Spain's David Puig rallies after first round to make US Open cut, secure spot at the Paris Olympics

PINEHURST, N.C. — David Puig was fully aware that he needed to make the cut at the U.S. Open to make the Spanish team for the Paris Olympics, and he had a whole lot of work to do after opening with a 76 at Pinehurst No. 2.

But the 22-year-old Puig answered the call Friday with four birdies on the front nine, and he balanced a bogey that again put him on the ropes with another birdie on the back side. The result was a second-round 68 that left him at 4 over for the championship and inside the cut line, which moved to plus-5 late in the day when Brooks Koepka stumbled on his final hole.

“There was not a mindset at all. I hit terrible yesterday and just, you know, worked on the range. The mindset was just try to hit it good,” said Puig, who left Arizona State to turn pro and join the LIV tour. “I think I did a good job today.”

Puig wasn’t the only one who exhaled in relief at the end of a tough day at brutally hot Pinehurst.

Scottie Scheffler, the world’s top-ranked player by a wide margin, followed a first-round 71 with a 74 to make the cut on the number. Cameron Young, Tommy Fleetwood and Shane Lowry — and Koepka — also were 5 over heading to the weekend.

Sahith Theegala had perhaps the most impressive rally, following his opening 77 with a round of 68 on Friday.

There were plenty of big names headed home, too.

Viktor Hovland shot 68 on Friday but still missed the cut by one. So did Max Homa and former champ Justin Rose. Tiger Woods was in the group another shot back, and said afterward he doesn’t know what the future holds for him at the U.S. Open.

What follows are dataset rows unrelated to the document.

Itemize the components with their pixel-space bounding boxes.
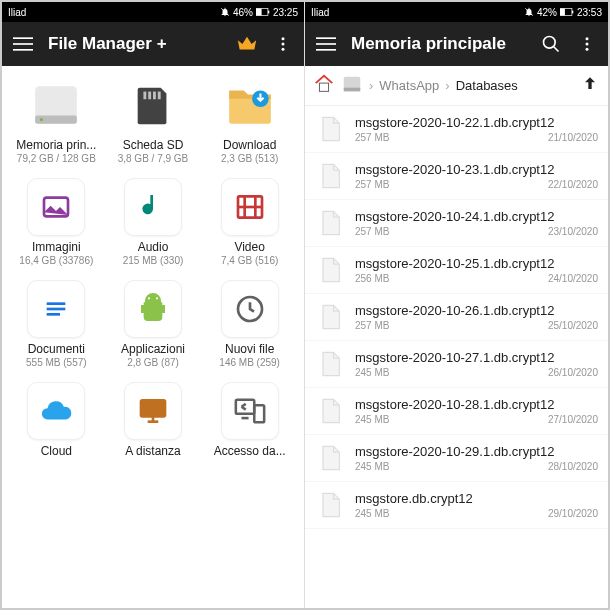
search-icon[interactable] — [540, 34, 562, 54]
file-row[interactable]: msgstore.db.crypt12245 MB29/10/2020 — [305, 482, 608, 529]
file-size: 257 MB — [355, 132, 389, 143]
file-row[interactable]: msgstore-2020-10-24.1.db.crypt12257 MB23… — [305, 200, 608, 247]
file-row[interactable]: msgstore-2020-10-27.1.db.crypt12245 MB26… — [305, 341, 608, 388]
tile-sub: 79,2 GB / 128 GB — [17, 153, 96, 164]
crumb-databases[interactable]: Databases — [456, 78, 518, 93]
pane-databases: Iliad 42% 23:53 Memoria principale › Wha… — [305, 2, 608, 608]
svg-rect-32 — [235, 400, 253, 414]
toolbar: File Manager + — [2, 22, 304, 66]
images-icon — [27, 178, 85, 236]
file-size: 256 MB — [355, 273, 389, 284]
storage-crumb-icon[interactable] — [341, 73, 363, 98]
status-bar: Iliad 42% 23:53 — [305, 2, 608, 22]
carrier-label: Iliad — [311, 7, 329, 18]
file-size: 245 MB — [355, 461, 389, 472]
tile-video[interactable]: Video 7,4 GB (516) — [201, 178, 298, 280]
tile-label: Nuovi file — [225, 342, 274, 356]
chevron-right-icon: › — [369, 78, 373, 93]
monitor-icon — [124, 382, 182, 440]
file-date: 25/10/2020 — [548, 320, 598, 331]
tile-download[interactable]: Download 2,3 GB (513) — [201, 76, 298, 178]
crumb-whatsapp[interactable]: WhatsApp — [379, 78, 439, 93]
tile-sub: 3,8 GB / 7,9 GB — [118, 153, 189, 164]
svg-rect-24 — [47, 308, 66, 311]
tile-label: Memoria prin... — [16, 138, 96, 152]
pane-file-manager: Iliad 46% 23:25 File Manager + Memoria p… — [2, 2, 305, 608]
tile-apps[interactable]: Applicazioni 2,8 GB (87) — [105, 280, 202, 382]
tile-label: Immagini — [32, 240, 81, 254]
tile-sub: 146 MB (259) — [219, 357, 280, 368]
svg-line-43 — [554, 47, 559, 52]
file-icon — [315, 349, 345, 379]
tile-audio[interactable]: Audio 215 MB (330) — [105, 178, 202, 280]
file-name: msgstore-2020-10-28.1.db.crypt12 — [355, 397, 598, 412]
file-row[interactable]: msgstore-2020-10-29.1.db.crypt12245 MB28… — [305, 435, 608, 482]
svg-rect-14 — [148, 92, 151, 100]
carrier-label: Iliad — [8, 7, 26, 18]
file-row[interactable]: msgstore-2020-10-28.1.db.crypt12245 MB27… — [305, 388, 608, 435]
file-row[interactable]: msgstore-2020-10-23.1.db.crypt12257 MB22… — [305, 153, 608, 200]
tile-label: Accesso da... — [214, 444, 286, 458]
more-icon[interactable] — [576, 35, 598, 53]
tile-sub: 2,3 GB (513) — [221, 153, 278, 164]
sd-card-icon — [124, 76, 182, 134]
hamburger-icon[interactable] — [315, 34, 337, 54]
more-icon[interactable] — [272, 35, 294, 53]
file-row[interactable]: msgstore-2020-10-25.1.db.crypt12256 MB24… — [305, 247, 608, 294]
file-name: msgstore-2020-10-24.1.db.crypt12 — [355, 209, 598, 224]
drive-icon — [27, 76, 85, 134]
breadcrumb: › WhatsApp › Databases — [305, 66, 608, 106]
tile-new-files[interactable]: Nuovi file 146 MB (259) — [201, 280, 298, 382]
file-icon — [315, 490, 345, 520]
file-name: msgstore-2020-10-29.1.db.crypt12 — [355, 444, 598, 459]
svg-rect-49 — [344, 88, 361, 92]
tile-label: Applicazioni — [121, 342, 185, 356]
svg-rect-15 — [153, 92, 156, 100]
file-size: 257 MB — [355, 179, 389, 190]
file-icon — [315, 396, 345, 426]
svg-rect-4 — [13, 37, 33, 39]
tile-internal-storage[interactable]: Memoria prin... 79,2 GB / 128 GB — [8, 76, 105, 178]
file-size: 245 MB — [355, 508, 389, 519]
svg-rect-23 — [47, 302, 66, 305]
up-icon[interactable] — [580, 74, 600, 97]
crown-icon[interactable] — [236, 33, 258, 55]
tile-documents[interactable]: Documenti 555 MB (557) — [8, 280, 105, 382]
file-icon — [315, 161, 345, 191]
file-name: msgstore.db.crypt12 — [355, 491, 598, 506]
svg-point-27 — [156, 297, 158, 299]
file-icon — [315, 114, 345, 144]
svg-rect-39 — [316, 37, 336, 39]
file-name: msgstore-2020-10-22.1.db.crypt12 — [355, 115, 598, 130]
svg-point-26 — [148, 297, 150, 299]
download-folder-icon — [221, 76, 279, 134]
tile-label: Video — [234, 240, 264, 254]
file-icon — [315, 302, 345, 332]
battery-label: 46% — [233, 7, 253, 18]
svg-point-42 — [544, 37, 556, 49]
svg-rect-47 — [319, 83, 328, 91]
file-date: 26/10/2020 — [548, 367, 598, 378]
hamburger-icon[interactable] — [12, 34, 34, 54]
svg-rect-2 — [256, 9, 262, 16]
file-list[interactable]: msgstore-2020-10-22.1.db.crypt12257 MB21… — [305, 106, 608, 608]
tile-sub: 16,4 GB (33786) — [19, 255, 93, 266]
svg-rect-34 — [254, 405, 264, 422]
home-icon[interactable] — [313, 73, 335, 98]
battery-icon — [560, 8, 574, 16]
svg-rect-5 — [13, 43, 33, 45]
file-row[interactable]: msgstore-2020-10-22.1.db.crypt12257 MB21… — [305, 106, 608, 153]
tile-remote[interactable]: A distanza — [105, 382, 202, 484]
svg-point-12 — [40, 118, 43, 121]
tile-images[interactable]: Immagini 16,4 GB (33786) — [8, 178, 105, 280]
tile-label: Cloud — [41, 444, 72, 458]
cloud-icon — [27, 382, 85, 440]
file-icon — [315, 255, 345, 285]
tile-cloud[interactable]: Cloud — [8, 382, 105, 484]
tile-sd-card[interactable]: Scheda SD 3,8 GB / 7,9 GB — [105, 76, 202, 178]
file-name: msgstore-2020-10-23.1.db.crypt12 — [355, 162, 598, 177]
file-row[interactable]: msgstore-2020-10-26.1.db.crypt12257 MB25… — [305, 294, 608, 341]
tile-access-from[interactable]: Accesso da... — [201, 382, 298, 484]
documents-icon — [27, 280, 85, 338]
svg-rect-37 — [560, 9, 565, 16]
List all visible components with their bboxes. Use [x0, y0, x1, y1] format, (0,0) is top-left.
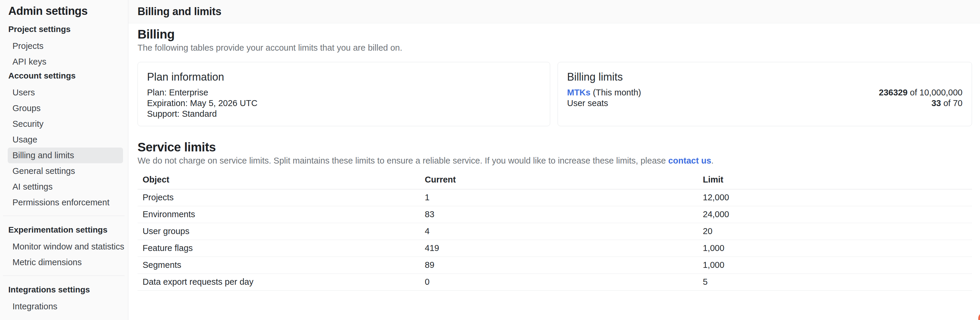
- plan-card-body: Plan: Enterprise Expiration: May 5, 2026…: [147, 87, 541, 119]
- table-head: Object Current Limit: [138, 171, 972, 189]
- mtks-used: 236329: [879, 88, 908, 97]
- table-row: Feature flags 419 1,000: [138, 240, 972, 257]
- page-header: Billing and limits: [128, 0, 980, 24]
- nav-group-integrations-settings: Integrations: [0, 299, 128, 314]
- table-row: Data export requests per day 0 5: [138, 274, 972, 290]
- sidebar-item-billing-and-limits[interactable]: Billing and limits: [8, 147, 123, 163]
- mtks-value: 236329 of 10,000,000: [879, 87, 963, 98]
- plan-information-card: Plan information Plan: Enterprise Expira…: [138, 62, 550, 126]
- object-cell: Projects: [138, 189, 425, 206]
- user-seats-used: 33: [931, 98, 941, 108]
- subtitle-text-before: We do not charge on service limits. Spli…: [138, 156, 668, 165]
- sidebar-item-integrations[interactable]: Integrations: [8, 299, 123, 314]
- billing-cards-row: Plan information Plan: Enterprise Expira…: [138, 62, 972, 126]
- nav-group-experimentation-settings: Monitor window and statistics Metric dim…: [0, 239, 128, 270]
- sidebar-item-ai-settings[interactable]: AI settings: [8, 179, 123, 195]
- sidebar-item-label: Metric dimensions: [13, 257, 82, 267]
- service-limits-heading: Service limits: [138, 140, 972, 155]
- table-row: Projects 1 12,000: [138, 189, 972, 206]
- current-cell: 0: [425, 274, 703, 290]
- sidebar-item-security[interactable]: Security: [8, 116, 123, 132]
- page-title: Billing and limits: [138, 5, 221, 18]
- sidebar-item-label: Permissions enforcement: [13, 198, 110, 208]
- limit-cell: 1,000: [703, 240, 972, 257]
- sidebar-item-label: Users: [13, 88, 35, 97]
- user-seats-value: 33 of 70: [931, 98, 963, 108]
- sidebar-item-label: Integrations: [13, 302, 57, 311]
- user-seats-label: User seats: [567, 98, 608, 108]
- mtks-of-limit: of 10,000,000: [908, 88, 963, 97]
- sidebar-item-projects[interactable]: Projects: [8, 38, 123, 54]
- table-row: User groups 4 20: [138, 223, 972, 240]
- user-seats-row: User seats 33 of 70: [567, 98, 963, 108]
- table-row: Segments 89 1,000: [138, 257, 972, 274]
- limit-cell: 20: [703, 223, 972, 240]
- contact-us-link[interactable]: contact us: [668, 156, 711, 165]
- expiration-line: Expiration: May 5, 2026 UTC: [147, 98, 541, 108]
- limit-cell: 5: [703, 274, 972, 290]
- sidebar-item-label: Security: [13, 119, 44, 129]
- mtks-label: MTKs (This month): [567, 87, 641, 98]
- plan-card-title: Plan information: [147, 71, 541, 84]
- sidebar-item-label: Billing and limits: [13, 150, 74, 160]
- billing-limits-card-title: Billing limits: [567, 71, 963, 84]
- app-window: Admin settings Project settings Projects…: [0, 0, 980, 320]
- object-cell: Data export requests per day: [138, 274, 425, 290]
- billing-heading: Billing: [138, 27, 972, 42]
- sidebar: Admin settings Project settings Projects…: [0, 0, 128, 320]
- current-cell: 1: [425, 189, 703, 206]
- section-label-project-settings: Project settings: [8, 24, 128, 34]
- billing-limits-card: Billing limits MTKs (This month) 236329 …: [558, 62, 972, 126]
- support-line: Support: Standard: [147, 108, 541, 119]
- sidebar-item-label: API keys: [13, 57, 46, 67]
- column-header-object: Object: [138, 171, 425, 189]
- sidebar-item-label: Monitor window and statistics: [13, 242, 124, 252]
- object-cell: Environments: [138, 206, 425, 223]
- sidebar-item-permissions-enforcement[interactable]: Permissions enforcement: [8, 195, 123, 211]
- subtitle-text-after: .: [711, 156, 714, 165]
- mtks-link[interactable]: MTKs: [567, 88, 590, 97]
- limit-cell: 24,000: [703, 206, 972, 223]
- sidebar-item-groups[interactable]: Groups: [8, 100, 123, 116]
- column-header-current: Current: [425, 171, 703, 189]
- nav-group-project-settings: Projects API keys: [0, 38, 128, 70]
- sidebar-item-usage[interactable]: Usage: [8, 132, 123, 147]
- nav-group-account-settings: Users Groups Security Usage Billing and …: [0, 85, 128, 211]
- object-cell: Segments: [138, 257, 425, 274]
- sidebar-item-api-keys[interactable]: API keys: [8, 54, 123, 70]
- mtks-row: MTKs (This month) 236329 of 10,000,000: [567, 87, 963, 98]
- table-body: Projects 1 12,000 Environments 83 24,000…: [138, 189, 972, 290]
- table-row: Environments 83 24,000: [138, 206, 972, 223]
- sidebar-item-label: General settings: [13, 166, 75, 176]
- section-label-experimentation-settings: Experimentation settings: [8, 225, 128, 235]
- sidebar-item-general-settings[interactable]: General settings: [8, 163, 123, 179]
- sidebar-item-label: Projects: [13, 41, 44, 51]
- current-cell: 83: [425, 206, 703, 223]
- user-seats-label-text: User seats: [567, 98, 608, 108]
- sidebar-item-monitor-window-and-statistics[interactable]: Monitor window and statistics: [8, 239, 123, 255]
- sidebar-title: Admin settings: [8, 4, 128, 18]
- mtks-label-suffix: (This month): [590, 88, 641, 97]
- current-cell: 419: [425, 240, 703, 257]
- limit-cell: 1,000: [703, 257, 972, 274]
- object-cell: User groups: [138, 223, 425, 240]
- user-seats-of-limit: of 70: [941, 98, 963, 108]
- limit-cell: 12,000: [703, 189, 972, 206]
- content-area: Billing The following tables provide you…: [128, 24, 980, 291]
- current-cell: 4: [425, 223, 703, 240]
- sidebar-divider: [3, 276, 124, 276]
- section-label-account-settings: Account settings: [8, 71, 128, 81]
- main-content: Billing and limits Billing The following…: [128, 0, 980, 320]
- billing-limits-card-body: MTKs (This month) 236329 of 10,000,000 U…: [567, 87, 963, 108]
- table-header-row: Object Current Limit: [138, 171, 972, 189]
- sidebar-item-users[interactable]: Users: [8, 85, 123, 100]
- sidebar-item-label: Usage: [13, 135, 37, 144]
- sidebar-item-label: AI settings: [13, 182, 52, 192]
- section-label-integrations-settings: Integrations settings: [8, 285, 128, 295]
- sidebar-item-label: Groups: [13, 103, 41, 113]
- billing-subtitle: The following tables provide your accoun…: [138, 42, 972, 53]
- current-cell: 89: [425, 257, 703, 274]
- object-cell: Feature flags: [138, 240, 425, 257]
- column-header-limit: Limit: [703, 171, 972, 189]
- sidebar-item-metric-dimensions[interactable]: Metric dimensions: [8, 255, 123, 270]
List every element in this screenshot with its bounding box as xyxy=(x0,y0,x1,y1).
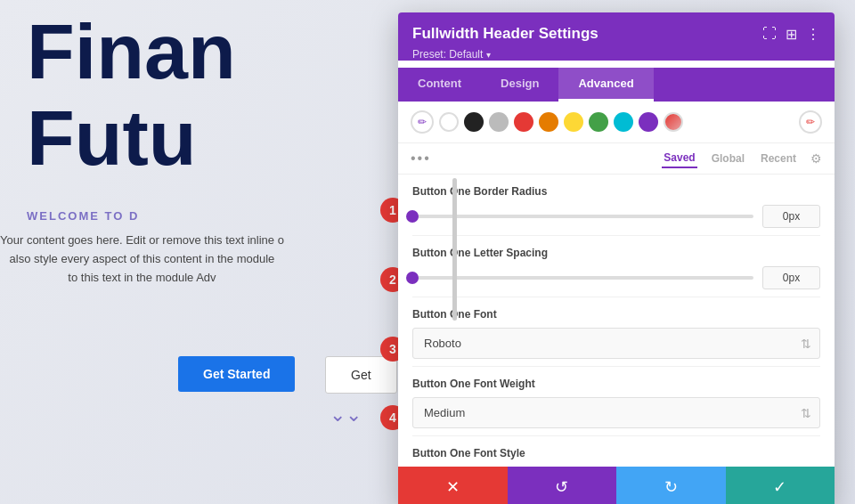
letter-spacing-thumb[interactable] xyxy=(406,272,419,284)
tab-design[interactable]: Design xyxy=(481,68,558,102)
setting-font: Button One Font Roboto Open Sans Lato Mo… xyxy=(412,297,820,367)
color-remove-icon[interactable]: ✏ xyxy=(799,110,822,134)
swatch-white[interactable] xyxy=(439,112,459,132)
font-select[interactable]: Roboto Open Sans Lato Montserrat xyxy=(412,328,820,359)
border-radius-input[interactable] xyxy=(762,205,820,228)
undo-button[interactable]: ↺ xyxy=(508,467,617,504)
font-weight-select[interactable]: Medium Regular Bold Light xyxy=(412,397,820,428)
panel-body: Button One Border Radius Button One Lett… xyxy=(398,175,835,467)
grid-icon[interactable]: ⊞ xyxy=(786,26,797,43)
font-style-label: Button One Font Style xyxy=(412,447,820,459)
panel-header-icons: ⛶ ⊞ ⋮ xyxy=(762,26,820,43)
tab-advanced[interactable]: Advanced xyxy=(558,68,653,102)
tab-content[interactable]: Content xyxy=(398,68,481,102)
border-radius-label: Button One Border Radius xyxy=(412,185,820,198)
scroll-chevron-icon: ⌄⌄ xyxy=(330,405,362,425)
subtab-gear-icon[interactable]: ⚙ xyxy=(810,151,822,166)
page-heading: Finan Futu xyxy=(27,9,236,182)
color-picker-icon[interactable]: ✏ xyxy=(411,110,434,134)
page-body-text: Your content goes here. Edit or remove t… xyxy=(0,232,284,287)
letter-spacing-input[interactable] xyxy=(762,266,820,289)
swatch-yellow[interactable] xyxy=(564,112,583,132)
expand-icon[interactable]: ⛶ xyxy=(762,26,777,42)
panel-footer: ✕ ↺ ↻ ✓ xyxy=(398,467,835,504)
subtab-saved[interactable]: Saved xyxy=(662,149,696,168)
swatch-orange[interactable] xyxy=(539,112,558,132)
swatch-gradient[interactable] xyxy=(664,112,683,132)
save-button[interactable]: ✓ xyxy=(726,467,835,504)
font-select-wrapper: Roboto Open Sans Lato Montserrat ⇅ xyxy=(412,328,820,359)
settings-panel: Fullwidth Header Settings ⛶ ⊞ ⋮ Preset: … xyxy=(398,12,835,504)
subtab-global[interactable]: Global xyxy=(710,150,746,167)
swatch-black[interactable] xyxy=(464,112,484,132)
close-button[interactable]: ✕ xyxy=(398,467,508,504)
font-weight-select-wrapper: Medium Regular Bold Light ⇅ xyxy=(412,397,820,428)
get-started-button[interactable]: Get Started xyxy=(178,356,295,392)
panel-title: Fullwidth Header Settings xyxy=(412,25,598,43)
swatch-purple[interactable] xyxy=(639,112,658,132)
subtab-recent[interactable]: Recent xyxy=(759,150,798,167)
font-label: Button One Font xyxy=(412,308,820,321)
setting-letter-spacing: Button One Letter Spacing xyxy=(412,236,820,297)
swatch-teal[interactable] xyxy=(614,112,633,132)
panel-tabs: Content Design Advanced xyxy=(398,68,835,102)
redo-button[interactable]: ↻ xyxy=(616,467,726,504)
page-subtitle: Welcome to D xyxy=(27,209,139,223)
letter-spacing-label: Button One Letter Spacing xyxy=(412,247,820,259)
dots-menu-icon[interactable]: ••• xyxy=(411,150,431,167)
swatch-green[interactable] xyxy=(589,112,608,132)
sub-tab-row: ••• Saved Global Recent ⚙ xyxy=(398,143,835,175)
font-weight-label: Button One Font Weight xyxy=(412,378,820,390)
secondary-button[interactable]: Get xyxy=(325,356,397,394)
preset-arrow-icon: ▾ xyxy=(486,50,491,60)
setting-font-style-partial: Button One Font Style xyxy=(412,436,820,459)
panel-header: Fullwidth Header Settings ⛶ ⊞ ⋮ Preset: … xyxy=(398,12,835,61)
color-swatches-row: ✏ ✏ xyxy=(398,102,835,143)
setting-font-weight: Button One Font Weight Medium Regular Bo… xyxy=(412,367,820,436)
border-radius-track[interactable] xyxy=(412,215,753,218)
scrollbar-track[interactable] xyxy=(452,178,457,321)
preset-label: Preset: Default xyxy=(412,48,483,61)
setting-border-radius: Button One Border Radius xyxy=(412,175,820,236)
swatch-red[interactable] xyxy=(514,112,533,132)
border-radius-thumb[interactable] xyxy=(406,210,419,223)
preset-selector[interactable]: Preset: Default ▾ xyxy=(412,48,820,61)
swatch-gray[interactable] xyxy=(489,112,509,132)
letter-spacing-track[interactable] xyxy=(412,276,753,280)
more-icon[interactable]: ⋮ xyxy=(806,26,820,43)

“In order to win a golf tournament, you have to make the cut. I can’t win the tournament from where I’m at, so it certainly is frustrating,” Woods said after his 13th consecutive round without breaking par in a major. “It just didn’t work out. As far as my last Open Championship or U.S. Open Championship, I don’t know what that is. It may or may not be.”

Justin Thomas, who got some advice on the range from Woods after his opening 77, fared little better with a 74 that left him 11 over for the championship. The two-time PGA champion has missed the cut in five of his last seven majors.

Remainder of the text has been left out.